Os instrumentos da sonda
Embora para os leigos as imagens inéditas e de alta resolução sejam o lado mais legal da missão, para os cientistas elas são apenas o começo da história. A New Horizons está equipada com sete instrumentos, todos desenhados com funções científicas bem específicas. Confira:
Ralph (Visible and infrared imager/spectrometer): câmera e espectrômetro capazes de prover imagens em cores capturadas na faixa visível e também em infravermelho e fazer mapas térmicos.
Alice (Ultraviolet imaging spectrometer): câmera e espectrômetro operando na faixa do ultravioleta capazes de analisar a composição e estrutura da atmosfera de Plutão além de buscar por atmosfera em Caronte e, futuramente, em possíveis outros objetos do Cinturão de Kuiper.
REX (Radio Science EXperiment): radiômetro passivo capaz de medir a composição e temperatura atmosféricas de Plutão.
LORRI (Long Range Reconnaissance Imager): câmera telescópica com a função de mapear Plutão a longa distância e obter dados geológicos.
SWAP (Solar Wind Around Pluto): espectrômetro capaz de estudar a interação do vento solar com a atmosfera de Plutão para tentar medir possível escape de gases para o espaço.
PEPSSI (Pluto Energetic Particle Spectrometer Science Investigation): outro espectrômetro para partículas energéticas capaz de analisar e medir a composição e densidade de íons que talvez escapem da atmosfera de Plutão para o espaço.
SDC (Student Dust Counter): contador de partículas de poeira que vão se encontrando a sonda durante a sua viagem pelo sistema solar (instrumento construído e operado por estudantes).
14/julho: a grande aproximação
[texto atualizado em 14/julho/2015 – 13h44min]
Viajando a cerca de um milhão de quilômetros por dia, a New Horizons fará um único voo rasante de aproximação com Plutão hoje, 14 de julho de 2015, logo mais às 8h49min (horário de Brasília). A 12500 km da superfície de Plutão, a sonda terá uma única chance para fazer as melhores imagens e medidas de toda a missão que já dura 9 anos e meio. E tudo tem que funcionar perfeitamente bem! Vou ficar torcendo!
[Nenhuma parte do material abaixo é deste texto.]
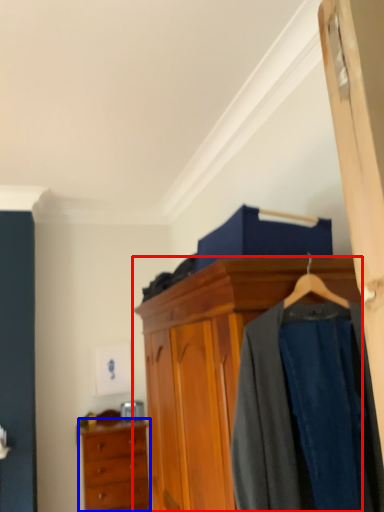 Question: Which of the following is the closest to the observer, cabinetry (highlighted by a red box) or chest of drawers (highlighted by a blue box)?

Choices:
 (A) cabinetry
 (B) chest of drawers

Answer: (A)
Depois disso a sonda seguirá viagem se afastando cada vez mais do Sol e, consequentemente, da Terra, avançando para dentro do Cinturão de Kuiper.
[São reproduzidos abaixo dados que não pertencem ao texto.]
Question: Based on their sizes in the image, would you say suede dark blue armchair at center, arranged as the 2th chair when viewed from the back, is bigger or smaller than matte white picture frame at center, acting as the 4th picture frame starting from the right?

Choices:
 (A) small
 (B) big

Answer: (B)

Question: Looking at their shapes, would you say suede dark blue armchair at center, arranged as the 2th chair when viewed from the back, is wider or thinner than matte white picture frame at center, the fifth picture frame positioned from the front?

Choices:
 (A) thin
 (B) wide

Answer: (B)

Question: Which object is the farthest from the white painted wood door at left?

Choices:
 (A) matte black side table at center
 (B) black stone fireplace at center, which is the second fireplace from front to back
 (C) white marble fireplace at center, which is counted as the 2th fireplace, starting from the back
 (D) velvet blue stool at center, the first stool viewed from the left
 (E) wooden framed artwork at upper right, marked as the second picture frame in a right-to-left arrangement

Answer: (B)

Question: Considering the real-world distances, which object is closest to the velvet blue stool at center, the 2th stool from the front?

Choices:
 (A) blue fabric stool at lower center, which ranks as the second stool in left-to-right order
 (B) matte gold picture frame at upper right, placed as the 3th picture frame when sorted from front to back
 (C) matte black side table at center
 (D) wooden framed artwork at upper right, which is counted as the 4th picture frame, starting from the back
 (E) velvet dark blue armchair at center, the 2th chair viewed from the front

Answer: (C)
O mais incrível é que a New Horizons é totalmente automatizada porque, quanto mais se afasta da Terra, mais difícil fica de se comunicar com os cientistas. Na distância em que se encontrará da Terra hoje, cerca de 4,8 bilhões de quilômetros, não há como operá-la em tempo real. é fácil de entender a razão. A comunicação com o centro de controle é feita através de ondas eletromagnéticas que viajam no espaço com a velocidade finita, a mesma velocidade da luz no vácuo, algo em torno de V = 300 000 km/s.
Vamos fazer uma conta rápida para saber quanto tempo Δt um sinal demora para ir da Terra para a nave (e vice-versa) percorrendo a distância ΔS = 4,8 bilhões de quilômetros. Sabemos que V = ΔS/Δt. Logo, Δt = ΔS/V. Assim:
Δt = ΔS/V = (4 800 000 000 km)/(300 000 km/s) = 16 000 s (aproximadamente)
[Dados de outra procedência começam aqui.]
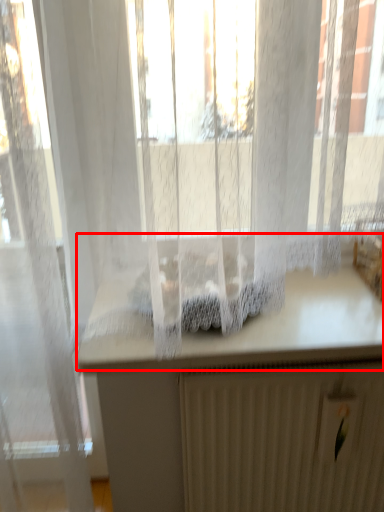 Question: In this image, where is counter top (annotated by the red box) located relative to radiator?

Choices:
 (A) left
 (B) right

Answer: (A)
Lembrando que cada hora tem 3600 s, então temos: Δt = 16 000 / 3 600 = 4,5 h
Pelo cálculo acima fica evidente que um comando enviado do centro de controle da Terra para a sonda levará cerca 4,5 horas para chegar ao seu destino. E, se a sonda responder, a informação levará outras 4,5 horas para voltar ao centro de controle. Inviável operar a sonda com esse "delay" gigante de 9h! Concorda? A New Horizons foi programada para fazer tudo de forma autônoma!
Se tudo correr bem, por volta das 8h49min ela estará fazendo imagens e medidas incríveis, passando bem perto de Plutão. Mas os cientistas, por conta do "delay", só saberão se tudo deu certo 4,5 horas depois (algo em torno de 13h30min). Imagina a tensão no centro de controle! Mas, pelo enorme sucesso da missão até agora, a chance de erros é mínima. Muito em breve teremos imagens e informações sensacionais sobre o mundinho distante de Plutão! Vamos aguardar!
Qual é a distância real entre Plutão e a Terra?
[texto atualizado em 14/julho/2015 – 13h44min]
Essa pergunta, a rigor, não tem resposta única. Isso porque tanto a Terra quanto Plutão orbitam o Sol. Logo, não guardam uma distância única e fixa entre si. Certo?
Usei, no cálculo acima, o valor de 4,8 bilhões de quilômetros (simulado em software para a data de hoje). E tenho visto matérias sobre a New Horizons a afirmação de que Plutão fica a 6 bilhões de quilômetros da Terra. Na verdade, esse é um valor possível (e médio) da distância Plutão-Terra. Mas pode variar para mais ou para menos. Explico a seguir.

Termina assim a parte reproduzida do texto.